Research Paper Volume 12, Issue 13 pp 13647—13667
MiR-146b-5p suppresses the malignancy of GSC/MSC fusion cells by targeting SMARCA5
- 1 Department of Neurosurgery, The Second Affiliated Hospital of Soochow University, Suzhou, China
- 2 Department of Neurosurgery, Tianjin Medical University General Hospital, Tianjin, China
- 3 Department of Neurosurgery, The First Affiliated Hospital of Anhui Medical University, Hefei, China
Received: January 19, 2020 Accepted: May 25, 2020 Published: July 6, 2020https://doi.org/10.18632/aging.103489
How to Cite
Copyright © 2020 Wang et al. This is an open-access article distributed under the terms of the Creative Commons Attribution License (CC BY 3.0), which permits unrestricted use, distribution, and reproduction in any medium, provided the original author and source are credited.
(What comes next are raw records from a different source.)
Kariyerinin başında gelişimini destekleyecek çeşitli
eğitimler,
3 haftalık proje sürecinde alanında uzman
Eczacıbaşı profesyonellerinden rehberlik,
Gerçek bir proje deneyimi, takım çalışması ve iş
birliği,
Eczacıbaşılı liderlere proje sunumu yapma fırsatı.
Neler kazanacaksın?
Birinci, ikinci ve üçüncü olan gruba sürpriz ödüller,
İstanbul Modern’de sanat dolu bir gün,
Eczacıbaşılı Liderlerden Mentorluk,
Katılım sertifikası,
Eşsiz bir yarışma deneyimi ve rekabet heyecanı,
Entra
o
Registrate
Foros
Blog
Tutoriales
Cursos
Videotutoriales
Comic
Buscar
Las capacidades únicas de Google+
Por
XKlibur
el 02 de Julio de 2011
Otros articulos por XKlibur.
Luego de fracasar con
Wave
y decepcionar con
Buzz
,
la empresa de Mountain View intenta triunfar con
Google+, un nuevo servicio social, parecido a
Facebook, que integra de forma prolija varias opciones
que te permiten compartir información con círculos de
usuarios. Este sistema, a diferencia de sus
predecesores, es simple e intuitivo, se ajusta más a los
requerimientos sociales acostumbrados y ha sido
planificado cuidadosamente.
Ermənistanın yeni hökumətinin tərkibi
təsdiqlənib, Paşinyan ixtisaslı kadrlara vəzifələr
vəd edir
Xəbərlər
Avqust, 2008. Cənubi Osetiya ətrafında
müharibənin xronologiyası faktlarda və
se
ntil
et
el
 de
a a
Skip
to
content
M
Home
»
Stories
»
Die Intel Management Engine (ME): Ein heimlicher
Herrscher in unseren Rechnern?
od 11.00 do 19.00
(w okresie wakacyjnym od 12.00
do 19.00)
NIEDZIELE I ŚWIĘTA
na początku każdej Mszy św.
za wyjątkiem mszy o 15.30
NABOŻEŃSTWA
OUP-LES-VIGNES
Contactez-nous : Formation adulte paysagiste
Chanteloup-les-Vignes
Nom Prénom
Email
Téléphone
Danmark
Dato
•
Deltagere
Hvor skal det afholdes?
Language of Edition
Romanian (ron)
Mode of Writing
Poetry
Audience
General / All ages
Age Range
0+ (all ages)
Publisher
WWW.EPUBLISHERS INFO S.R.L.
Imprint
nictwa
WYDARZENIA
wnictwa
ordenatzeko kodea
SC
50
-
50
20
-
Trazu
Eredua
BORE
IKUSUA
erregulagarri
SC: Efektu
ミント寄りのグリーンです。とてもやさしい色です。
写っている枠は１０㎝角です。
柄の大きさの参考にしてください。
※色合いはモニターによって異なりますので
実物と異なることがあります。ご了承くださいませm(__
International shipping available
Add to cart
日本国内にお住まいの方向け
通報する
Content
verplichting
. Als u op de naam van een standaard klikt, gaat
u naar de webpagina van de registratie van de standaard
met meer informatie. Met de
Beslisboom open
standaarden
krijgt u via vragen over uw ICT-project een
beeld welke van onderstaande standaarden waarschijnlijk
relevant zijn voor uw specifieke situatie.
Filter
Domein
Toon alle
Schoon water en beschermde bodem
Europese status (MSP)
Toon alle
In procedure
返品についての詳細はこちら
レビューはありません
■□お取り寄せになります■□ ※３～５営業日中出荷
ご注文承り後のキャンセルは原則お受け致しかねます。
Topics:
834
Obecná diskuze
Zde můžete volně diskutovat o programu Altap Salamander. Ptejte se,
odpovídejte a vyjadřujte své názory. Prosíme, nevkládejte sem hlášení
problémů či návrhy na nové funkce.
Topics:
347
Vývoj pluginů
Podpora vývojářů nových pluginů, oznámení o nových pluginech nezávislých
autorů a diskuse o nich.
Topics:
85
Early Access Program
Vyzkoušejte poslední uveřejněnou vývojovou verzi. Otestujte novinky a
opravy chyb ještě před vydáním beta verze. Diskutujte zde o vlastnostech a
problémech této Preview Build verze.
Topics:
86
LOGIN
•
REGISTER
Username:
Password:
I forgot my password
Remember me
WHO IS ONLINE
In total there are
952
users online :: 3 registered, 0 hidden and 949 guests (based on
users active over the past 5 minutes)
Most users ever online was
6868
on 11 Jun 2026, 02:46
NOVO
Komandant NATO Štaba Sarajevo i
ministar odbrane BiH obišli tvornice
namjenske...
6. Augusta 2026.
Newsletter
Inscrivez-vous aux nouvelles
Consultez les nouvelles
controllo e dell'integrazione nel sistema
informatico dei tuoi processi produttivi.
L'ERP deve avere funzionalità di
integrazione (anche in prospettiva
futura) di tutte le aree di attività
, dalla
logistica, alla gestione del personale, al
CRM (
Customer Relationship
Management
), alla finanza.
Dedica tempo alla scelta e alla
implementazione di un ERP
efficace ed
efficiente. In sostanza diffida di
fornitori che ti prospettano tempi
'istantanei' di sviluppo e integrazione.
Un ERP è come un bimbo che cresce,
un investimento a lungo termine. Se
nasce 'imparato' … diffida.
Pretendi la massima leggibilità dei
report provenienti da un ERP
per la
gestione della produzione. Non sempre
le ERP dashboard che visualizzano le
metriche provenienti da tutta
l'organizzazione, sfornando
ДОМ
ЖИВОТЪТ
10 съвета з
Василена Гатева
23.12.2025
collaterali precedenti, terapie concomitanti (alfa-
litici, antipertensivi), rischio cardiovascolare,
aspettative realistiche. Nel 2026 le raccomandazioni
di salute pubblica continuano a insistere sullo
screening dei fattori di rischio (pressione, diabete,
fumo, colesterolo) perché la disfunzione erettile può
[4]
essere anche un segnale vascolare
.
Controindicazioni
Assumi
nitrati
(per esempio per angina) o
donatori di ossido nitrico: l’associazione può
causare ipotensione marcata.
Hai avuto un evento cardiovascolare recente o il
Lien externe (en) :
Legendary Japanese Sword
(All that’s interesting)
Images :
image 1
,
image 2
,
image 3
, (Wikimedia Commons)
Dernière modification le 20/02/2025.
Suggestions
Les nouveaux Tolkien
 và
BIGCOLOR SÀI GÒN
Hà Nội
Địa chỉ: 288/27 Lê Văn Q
Recent studies have confirmed that both cancer-associated bone marrow mesenchymal stem cells (BM-MSCs, MSCs) and glioma stem-like cells (GSCs) contribute to malignant progression of gliomas through their mutual interactions within the tumor microenvironment. However, the exact ways and relevant mechanisms involved in the actions of GSCs and MSCs within the glioma microenvironment are not fully understood. Using a dual-color fluorescence tracing model, our studies revealed that GSCs are able to spontaneously fuse with MSCs, yielding GSC/MSC fusion cells, which exhibited markedly enhanced proliferation and invasiveness. MiR-146b-5p was downregulated in the GSC/MSC fusion cells, and its overexpression suppressed proliferation, migration and invasion by the fusion cells. SMARCA5, which is highly expressed in high-grade gliomas, was a direct downstream target of miR-146b-5p in the GSC/MSC fusion cells. miR-146b-5p inhibited SMARCA5 expression and inactivated a TGF-β pathway, thereby decreasing GSC/MSC fusion cell proliferation, migration and invasion. Collectively, these findings demonstrate that miR-146b-5p suppresses the malignant phenotype of GSC/MSC fusion cells in the glioma microenvironment by targeting a SMARCA5-regulated TGF-β pathway.